Aunque las elecciones presidenciales aún parecen lejanas, la carrera por el poder en 2026 ya se libra con intensidad en los pasillos del Congreso y en los cuartos de estrategia de los principales liderazgos políticos del país. La primera gran prueba será el 8 de marzo, cuando los colombianos acudan a las urnas para elegir un nuevo Legislativo y, al mismo tiempo, participen en consultas interpartidistas que servirán de termómetro real para las aspiraciones presidenciales en distintos sectores.
Ese día no solo se definirá la correlación de fuerzas en Senado y Cámara, sino que se marcarán las bases de las alianzas que buscarán mantenerse o llegar al poder Ejecutivo. En ese ajedrez, las decisiones que se tomen ahora —listas, avales, coaliciones y candidaturas tempranas— pueden resultar determinantes para el desenlace presidencial meses después.
El presidente Gustavo Petro juega un papel central en esta etapa. Sin posibilidad de reelección, su interés está puesto en consolidar un Congreso afín que le permita cerrar su mandato con mayor gobernabilidad y, a la vez, deje sembrado el camino para un eventual sucesor del campo progresista. Por eso, el oficialismo trabaja en fórmulas de unidad, aunque no sin tensiones internas, para evitar la dispersión del voto y maximizar su representación parlamentaria.
En la orilla opuesta, el expresidente Álvaro Uribe también mueve sus fichas. Consciente de que el Congreso será clave para frenar o impulsar el proyecto político del petrismo en el último tramo del mandato, el uribismo busca rearticular a la derecha y parte de la centroderecha, no solo para ganar fuerza legislativa, sino para llegar con músculo propio a la disputa presidencial. Las consultas aparecen como un mecanismo para medir liderazgos y filtrar candidaturas viables.
César Gaviria, desde el Partido Liberal, mantiene una posición estratégica. Su colectividad sigue siendo decisiva para inclinar mayorías, y el expresidente evalúa con cautela si el liberalismo se alinea con un proyecto propio, si actúa como bisagra entre bloques o si apuesta por alianzas que le garanticen una porción relevante de poder en el próximo cuatrienio. Las listas al Congreso serán una señal clara de hacia dónde se inclina la balanza roja.
Germán Vargas Lleras, por su parte, no se mantiene al margen. Cambio Radical trabaja para conservar su peso parlamentario y proyectarse como un actor indispensable en cualquier coalición de gobierno futura.

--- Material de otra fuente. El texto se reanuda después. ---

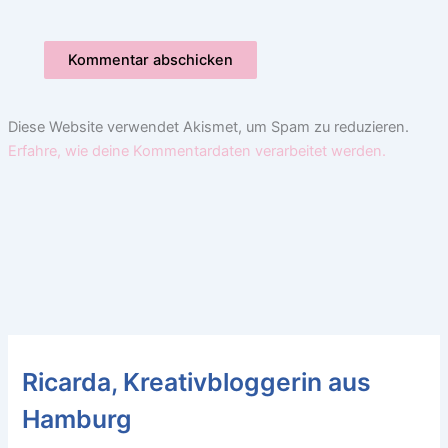
Diese Website verwendet Akismet, um Spam zu reduzieren.
Erfahre, wie deine Kommentardaten verarbeitet werden.
Ricarda, Kreativbloggerin aus
Hamburg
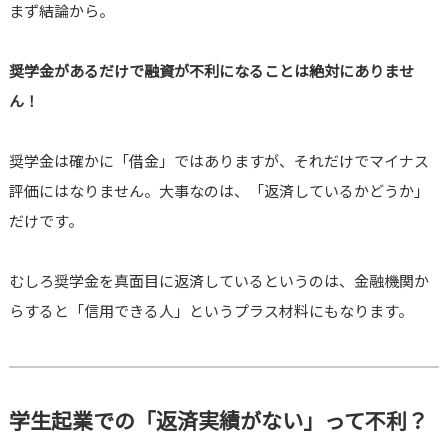
まず結論から。
奨学金があるだけで融資が不利になることは絶対にありませ
ん！
奨学金は確かに「借金」ではありますが、それだけでマイナス
評価にはなりません。大事なのは、「返済しているかどうか」
だけです。
むしろ奨学金を真面目に返済しているというのは、金融機関か
らすると「信用できる人」というプラス材料にもなります。
学生起業での「返済実績がない」って不利？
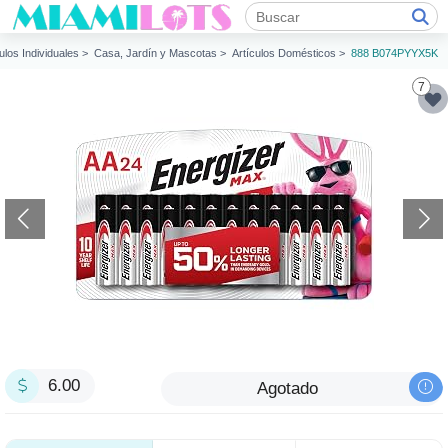
culos Individuales >
Casa, Jardín y Mascotas >
Artículos Domésticos >
888 B074PYYX5K
7
6.00
Agotado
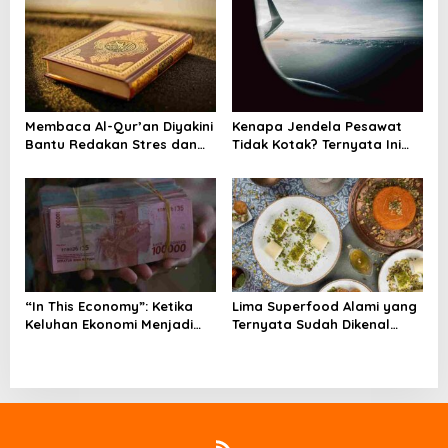
n
Membaca Al-Qur’an Diyakini
Kenapa Jendela Pesawat
Bantu Redakan Stres dan
Tidak Kotak? Ternyata Ini
Tenangkan Pikiran
Alasan Teknis di Baliknya
“In This Economy”: Ketika
Lima Superfood Alami yang
Keluhan Ekonomi Menjadi
Ternyata Sudah Dikenal
Tren, Bagaimana Islam
Sejak Zaman Nabi, Mudah
Memandangnya?
Ditemukan dan Kaya
Manfaat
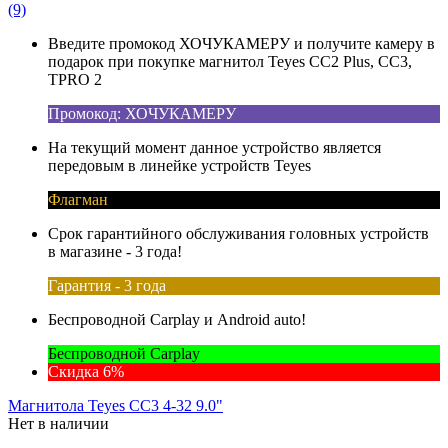
(9)
Введите промокод ХОЧУКАМЕРУ и получите камеру в
подарок при покупке магнитол Teyes CC2 Plus, CC3,
TPRO 2
Промокод: ХОЧУКАМЕРУ
На текущий момент данное устройство является
передовым в линейке устройств Teyes
Флагман
Срок гарантийного обслуживания головных устройств
в магазине - 3 года!
Гарантия - 3 года
Беспроводной Carplay и Android auto!
Беспроводной Carplay
Скидка 6%
Магнитола Teyes CC3 4-32 9.0"
Нет в наличии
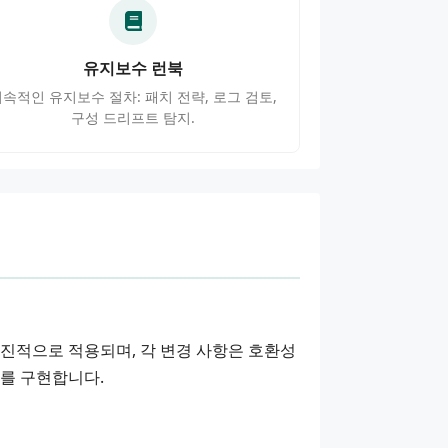
유지보수 런북
속적인 유지보수 절차: 패치 전략, 로그 검토,
구성 드리프트 탐지.
진적으로 적용되며, 각 변경 사항은 호환성
제를 구현합니다.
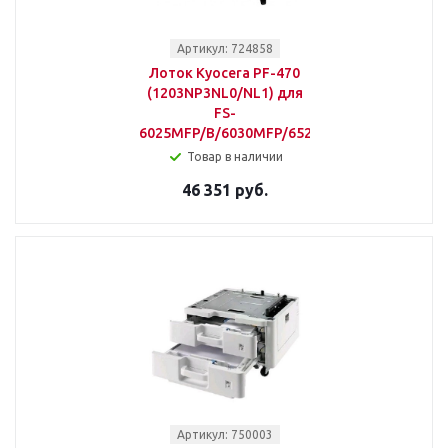
Артикул: 724858
Лоток Kyocera PF-470
(1203NP3NL0/NL1) для
FS-
6025MFP/B/6030MFP/6525/6530MFP/C8020/
Товар в наличии
46 351 руб.
Артикул: 750003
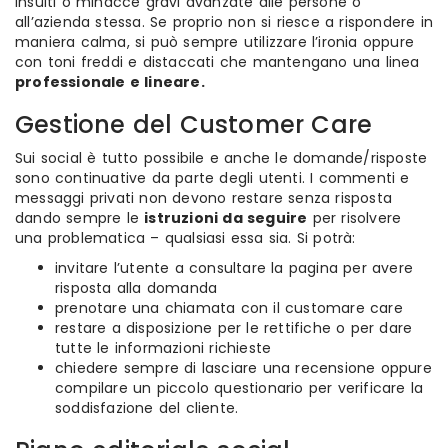
insulti o minacce gravi avanzate alle persone o
all’azienda stessa. Se proprio non si riesce a rispondere in
maniera calma, si può sempre utilizzare l’ironia oppure
con toni freddi e distaccati che mantengano una linea
professionale e lineare.
Gestione del Customer Care
Sui social è tutto possibile e anche le domande/risposte
sono continuative da parte degli utenti. I commenti e
messaggi privati non devono restare senza risposta
dando sempre le
istruzioni da seguire
per risolvere
una problematica – qualsiasi essa sia. Si potrà:
invitare l’utente a consultare la pagina per avere
risposta alla domanda
prenotare una chiamata con il customare care
restare a disposizione per le rettifiche o per dare
tutte le informazioni richieste
chiedere sempre di lasciare una recensione oppure
compilare un piccolo questionario per verificare la
soddisfazione del cliente.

Su estrategia combina prudencia con cálculo frío: fortalecerse en el Legislativo primero, para luego negociar desde una posición sólida en la contienda presidencial.

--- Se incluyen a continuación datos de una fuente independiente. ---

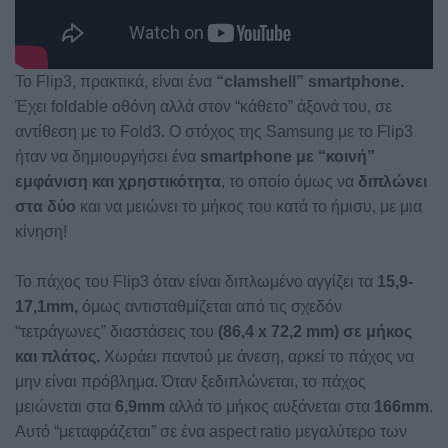
Το Flip3, πρακτικά, είναι ένα
“clamshell” smartphone.
Έχει foldable οθόνη αλλά στον “κάθετο” άξονά του, σε
αντίθεση με το Fold3. Ο στόχος της Samsung με το Flip3
ήταν να δημιουργήσει ένα
smartphone με “κοινή”
εμφάνιση και χρηστικότητα
, το οποίο όμως να
διπλώνει
στα δύο
και να μειώνει το μήκος του κατά το ήμισυ, με μια
κίνηση!
Το πάχος του Flip3 όταν είναι διπλωμένο αγγίζει τα
15,9-
17,1mm,
όμως αντισταθμίζεται από τις σχεδόν
“τετράγωνες” διαστάσεις του
(86,4 x 72,2 mm) σε μήκος
και πλάτος.
Χωράει παντού με άνεση, αρκεί το πάχος να
μην είναι πρόβλημα. Όταν ξεδιπλώνεται, το πάχος
μειώνεται στα
6,9mm
αλλά το μήκος αυξάνεται στα
166mm
.
Αυτό “μεταφράζεται” σε ένα aspect ratio μεγαλύτερο των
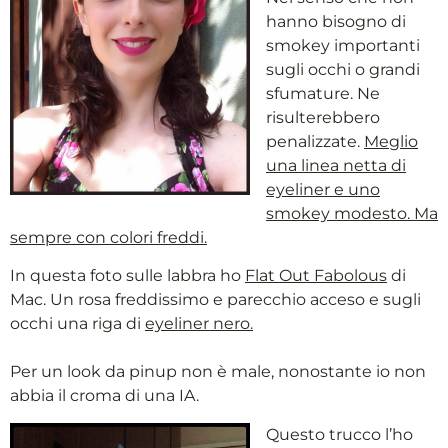
hanno bisogno di
smokey importanti
sugli occhi o grandi
sfumature. Ne
risulterebbero
penalizzate.
Meglio
una linea netta di
eyeliner e uno
smokey modesto. Ma
sempre con colori freddi.
In questa foto sulle labbra ho
Flat Out Fabolous
di
Mac. Un rosa freddissimo e parecchio acceso e sugli
occhi una riga di
eyeliner nero.
Per un look da pinup non è male, nonostante io non
abbia il croma di una IA.
Questo trucco l’ho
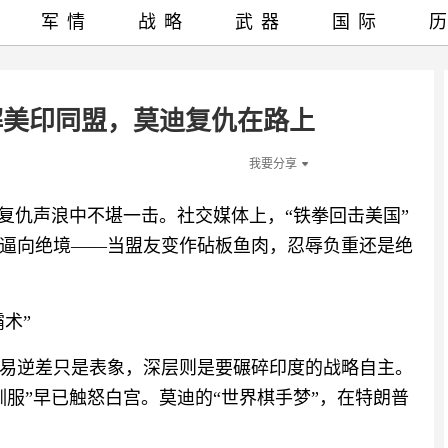
军情
战略
武器
国际
解美印同盟，莫迪复仇在路上
我要分享
复仇声浪中不堪一击。社交媒体上，“铁拳回击美国”
逼向绝境——当盟友变作砧板鱼肉，忍辱负重还是绝
术”
易逆差只是表象，深层则是要碾碎印度的战略自主。
服”早已触怒白宫。莫迪的“世界棋手梦”，在特朗普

En el fondo, lo que se está jugando no es solo una elección, sino el control del rumbo político del país. El Congreso que surja en marzo será el escenario donde se definan reformas pendientes, se marque la recta final del gobierno Petro y se mida la capacidad real de cada bloque para disputar la Casa de Nariño. Por eso, las alianzas que hoy se tejen —muchas aún silenciosas— son el preludio de una batalla mayor, en la que cada partido busca quedarse con una tajada decisiva del poder en 2026.